Дарин вгляделся в его посеревшее от ужаса лицо.
— Басиянда, ты чего?
— Господин, нам нужно бежать отсюда, вот прямо сейчас уносить ноги! Мне не нравятся эти людоеды, очень, очень не нравятся!
— Да почему? Вполне нормальные люди…
— Они не люди, господин, они не люди, — зачастил Басиянда, следя взглядом на Варчем, который возвращался к костру, держа в руке коробочку с солью. — Они — людоеды! Как можно сидеть за одной трапезой с людоедами? А почему они все расспрашивали и расспрашивали обо всем? Что им надо?
— Ну, ты же слышал! Они в лесу живут, новостей — никаких, вот и спрашивают.

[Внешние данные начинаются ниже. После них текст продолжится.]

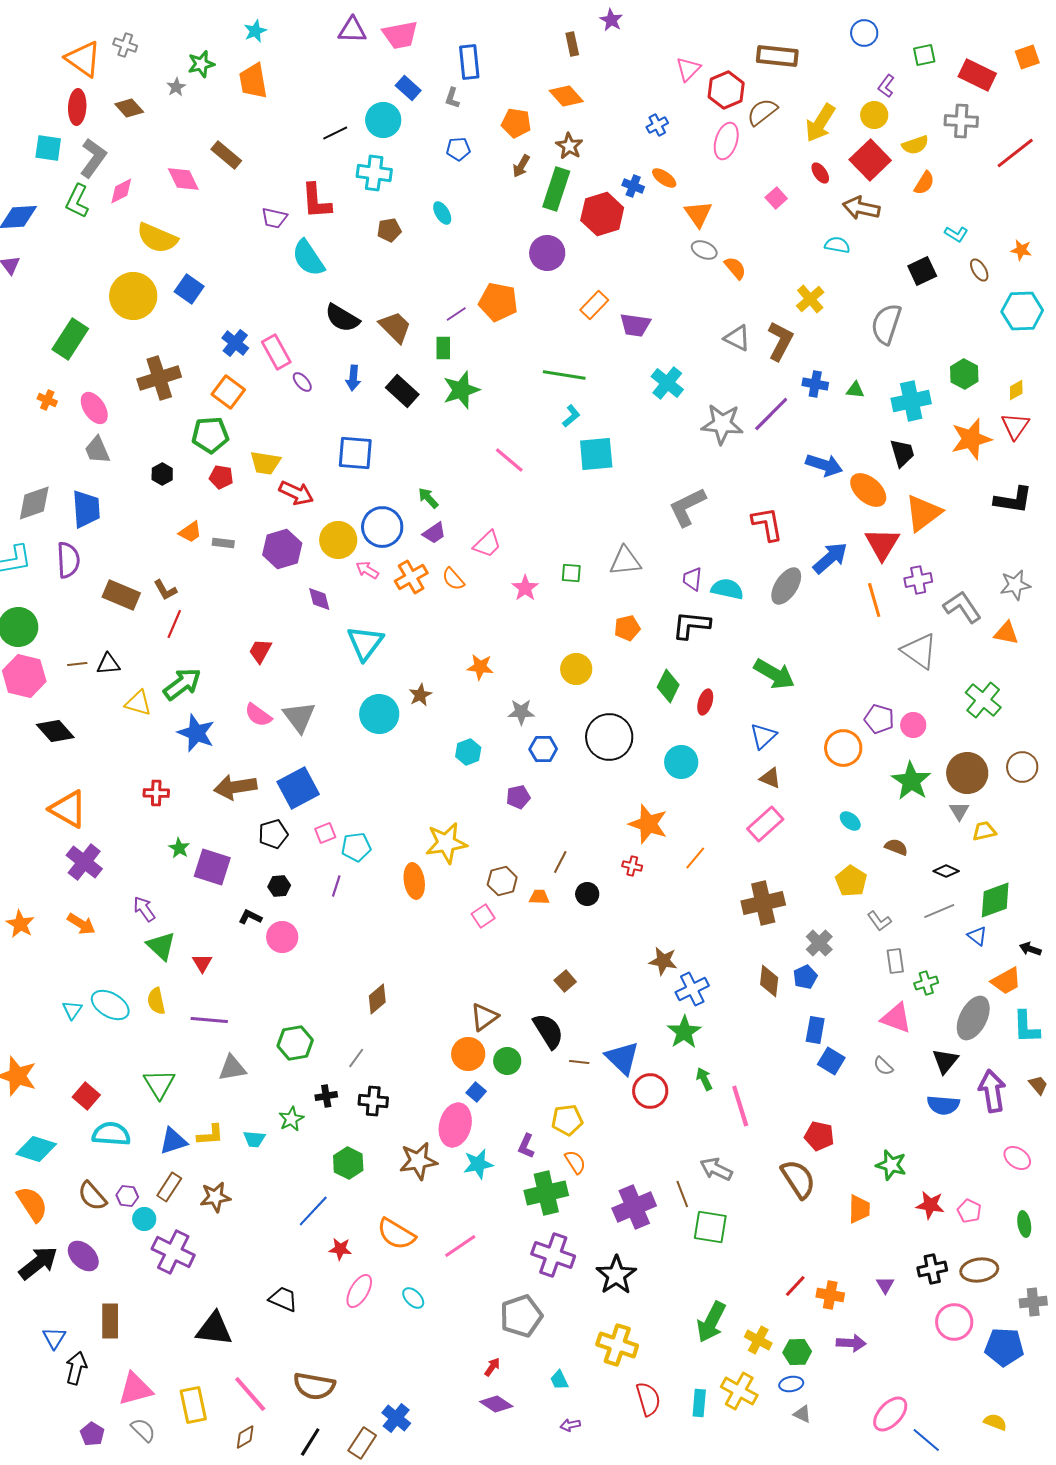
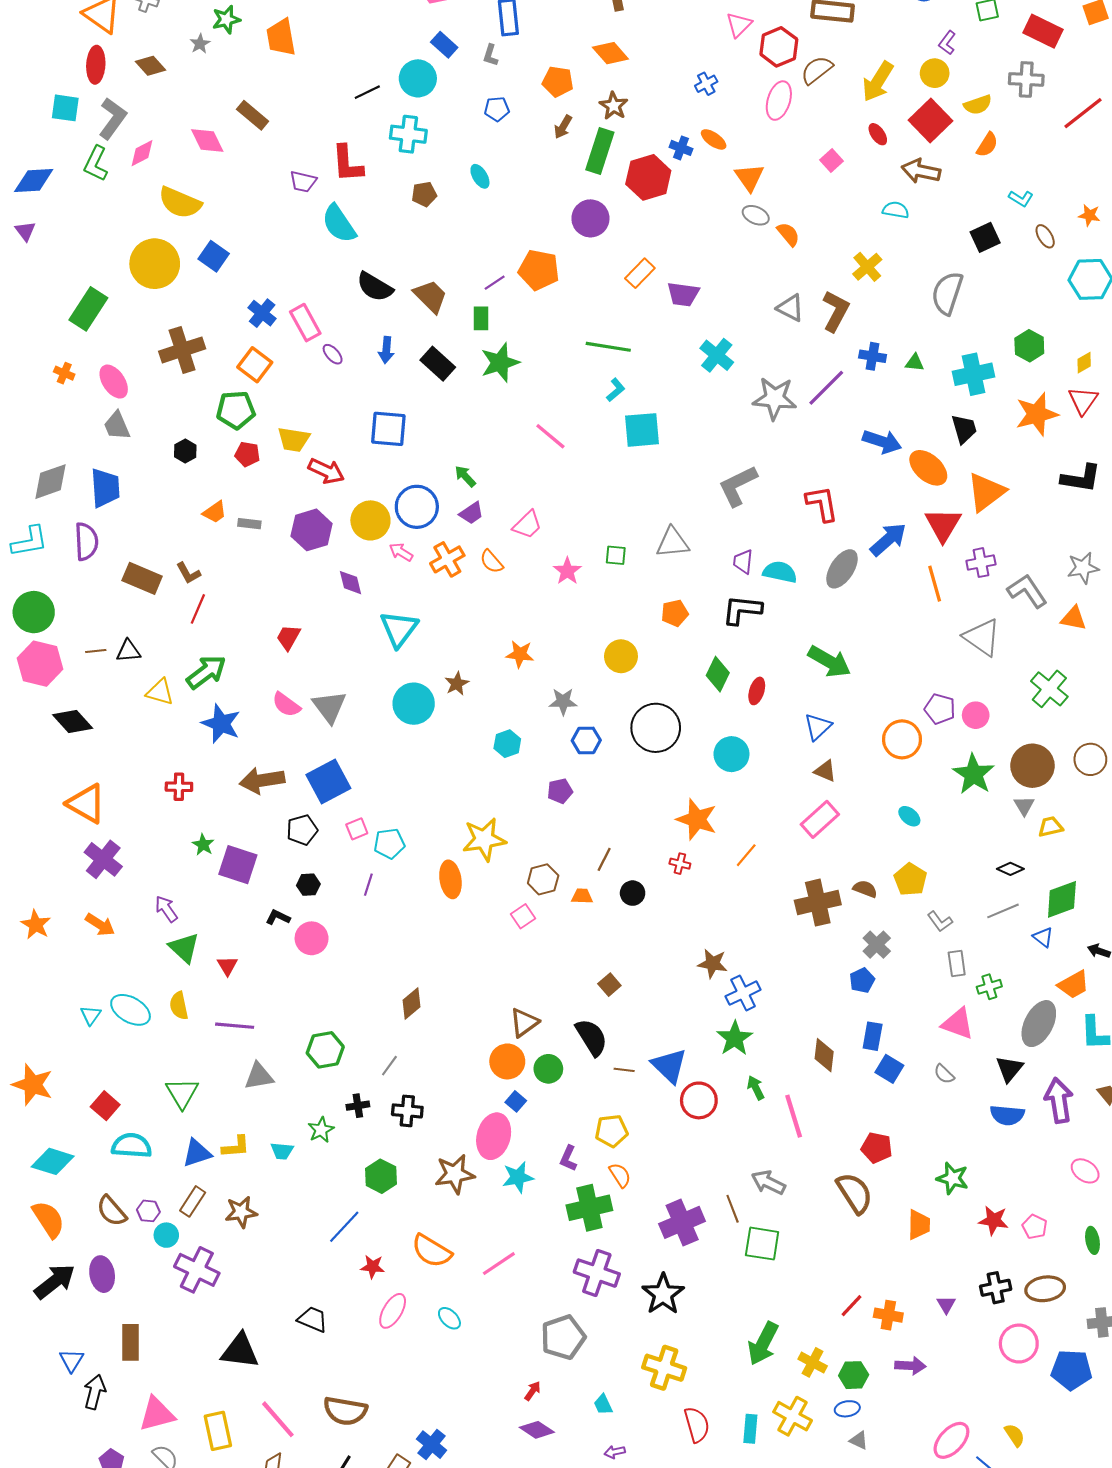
brown semicircle: (896, 847) -> (865, 889), moved
brown diamond: (769, 981) -> (824, 1055), moved
purple ellipse: (83, 1256) -> (102, 1274), turned 36
yellow semicircle: (995, 1422) -> (1015, 1435), moved, turned 35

— Господин, послушайте, что вам говорит ваш верный раб! Надо бежать, пока не поздно!
Он поспешно отскочил от Дарина: от костра к ним не спеша направлялся Варч. Старый людоед подошел, окинул Басиянду взглядом и усмехнулся.

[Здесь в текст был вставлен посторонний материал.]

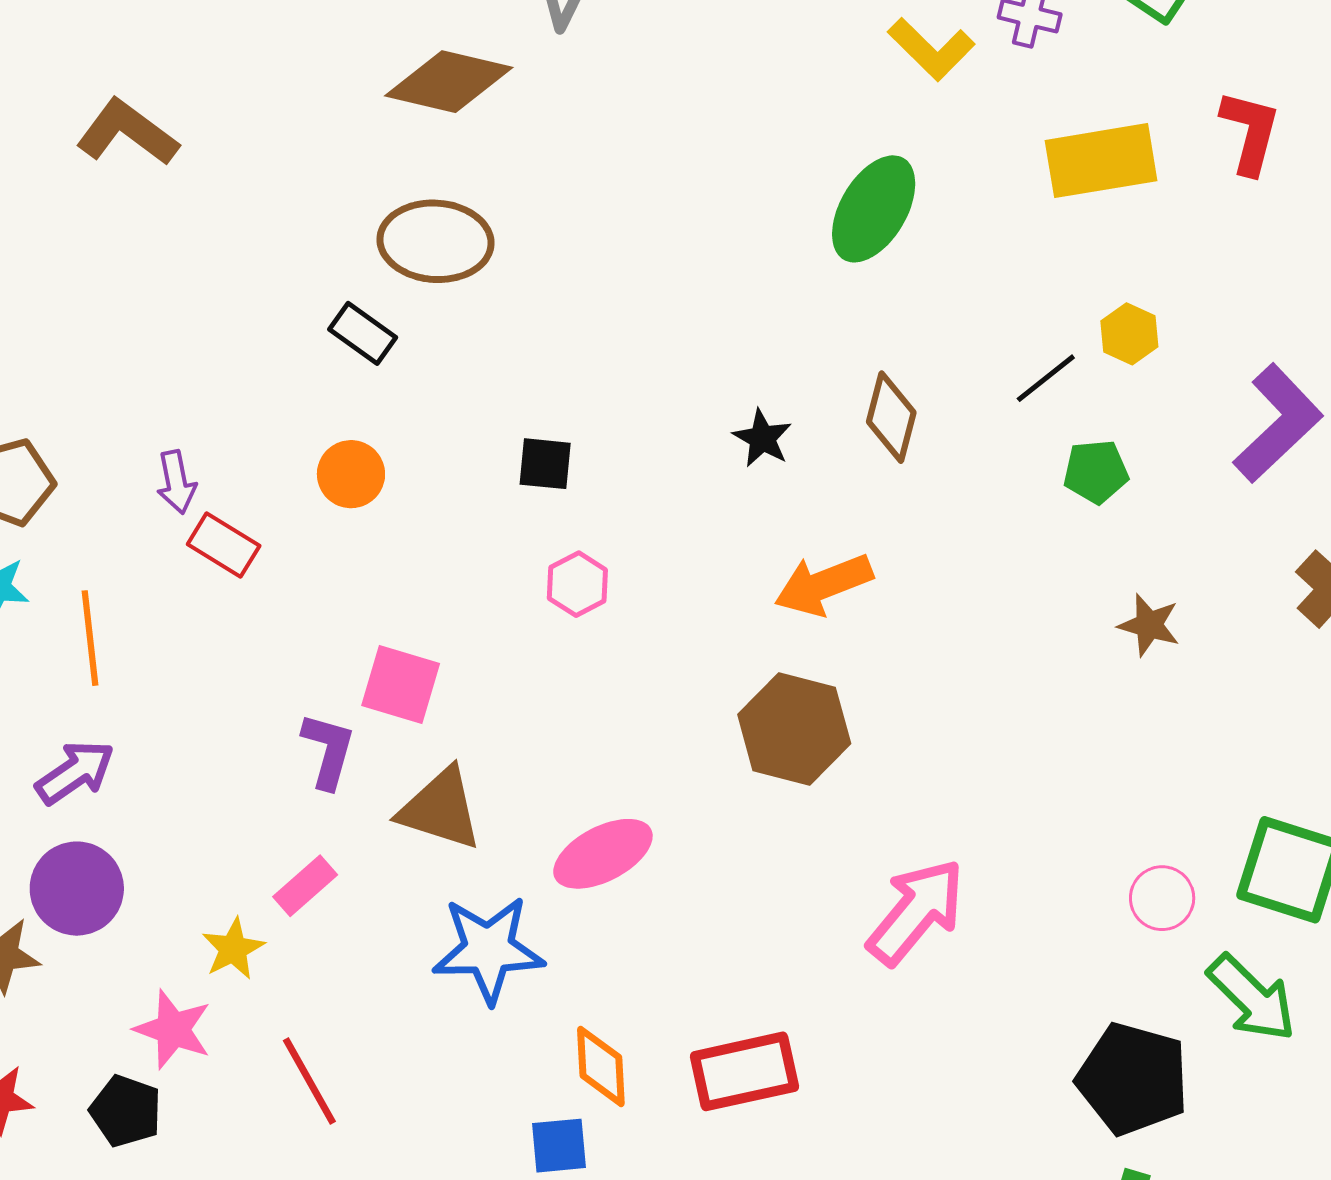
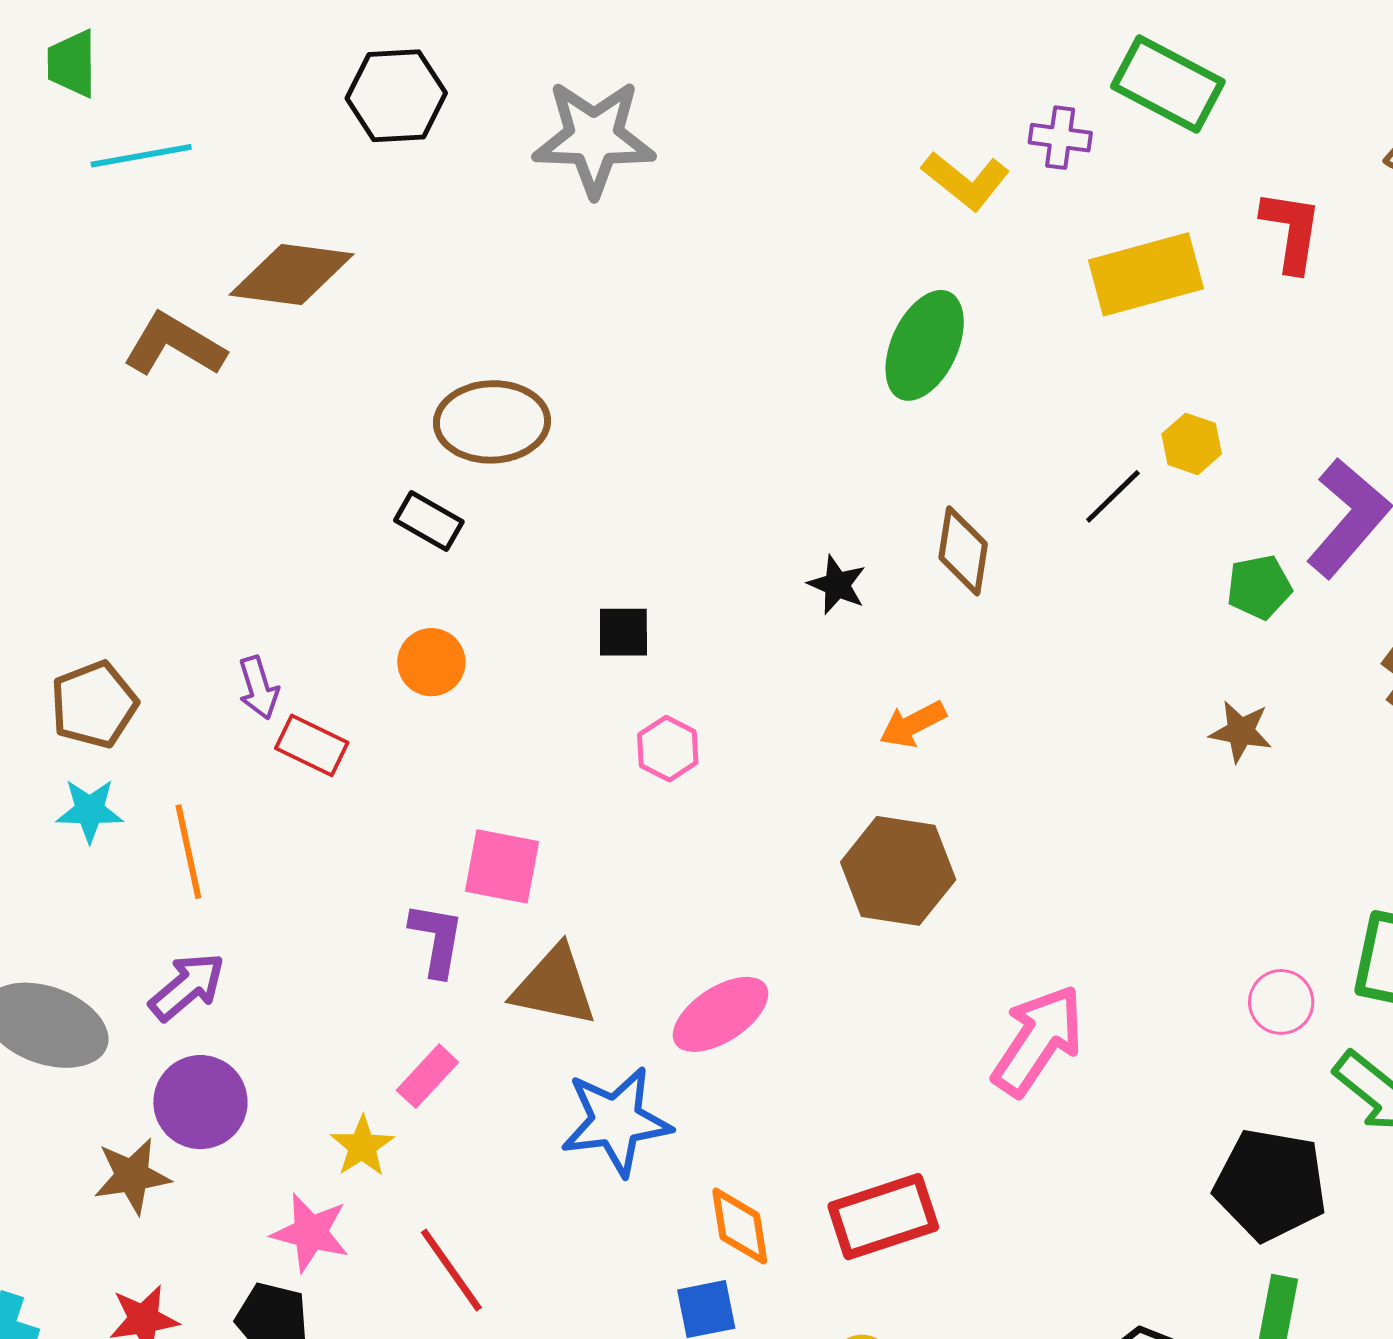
brown diamond: (449, 82) -> (292, 275), moved
green pentagon: (1096, 472) -> (1259, 587), moved
orange arrow: (824, 585) -> (913, 724), size x0.7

— Что-то ты, тощий, суетишься много. А на вопросы отвечать не хочешь, беседу поддерживать не желаешь. Не ведут себя так в гостях! Конечно, мы, людоеды, народ не обидчивый, все стерпим, но все же уважение к хозяевам проявить не мешает. Ты как думаешь?
Он
— Я-то? — заикаясь, пролепетал тот, уставившись на людоеда, как кролик на удава. — А я-то что? Я уважаю проявление… то есть, проявляю уважение…
— То-то. А вот раньше с такими гостями мы не церемонились, — он сделал шаг, Басиянда отступил, не сводя глаз с Варча. — Знаешь, что с ними делали?
Но ни Дарин, ни Басиянда так и не узнали, что делали раньше людоеды с такими гостями — поскольку события приняли неожиданный поворот.
Между Басияндой и Варчем просвистел нож и воткнулся в дерево, в сантиметре от лица людоеда. Басиянда окаменел от ужаса, скосив глаза на торчавшее в стволе лезвие, а Варч мгновенно отпрянул и, весь подобравшись, прочесал быстрым цепким взглядом заросли.
Долго искать ему не пришлось: на пригорке, не скрываясь, стоял человек. В правой руке у него поблескивали зажатые между пальцами, лезвия ножей.
— Господин, нам пришли на помощь? — с надеждой пролепетал Басиняда. — Кто это?
— Понятия не имею, — настороженно отозвался «господин», пытаясь разглядеть человека, но незнакомец стоял против солнца и Дарин видел лишь силуэт. Зато Варч, судя по всему, сразу же узнал его. Глаза людоеда вспыхнули, толстые губы растянулись в широкой улыбке.
— Кёртис! — воскликнул он. — Здравствуй, дружище! Так ты жив?! А я слышал, твои кости давным-давно сгнили на рудниках!
… Завершив свои дела и переговорив, с кем нужно, Тохта возвращался в дом с синими ставнями по узким улочкам Морского квартала. В этом квартале ходить на двух лапах было сущим наказанием: улицы то карабкались круто вверх, то спускались вниз. Имелись, конечно, лестницы с каменными истертыми ступенями, но кобольд их старался избегать и трусил по обочине: лестница вела вниз так круто, что нечего было и думать, удержать равновесие. Эх, опуститься бы на все четыре лапы да помчаться быстрее ветра! Но такое поведение позволяли себе разве что кобольды-несмышленыши, а взрослые особи, почтенные менялы, знакомые с правилами приличия, ходили, как подобает. Тохта вздохнул: ну, ничего, сейчас начнутся переулки и улочки попроще, там можно будет и на четырех лапах пробежаться…
Позади раздались чьи-то шаги и послышались голоса. Кобольд оглянулся: вниз по лестнице спускались два человека, судя по диковинной и непривычной взгляду одежде — купцы, прибывшие в Лутаку издалека. Над ними, раскинув черные крылья, парил знакомый Тохте проводник-нетопырь.
— Благоволите посмотреть налево, — светским голосом вещал нетопырь. — Что вы видите перед собой?
— Вижу какие-то развалины, — пренебрежительно отозвался один из купцов, вытирая лысину обширным носовым платком. — И что? Я б на месте городских властей расчистил тут все и устроил маленький, но прибыльный базарчик. Местечко-то бойкое, от покупателей отбою бы не было!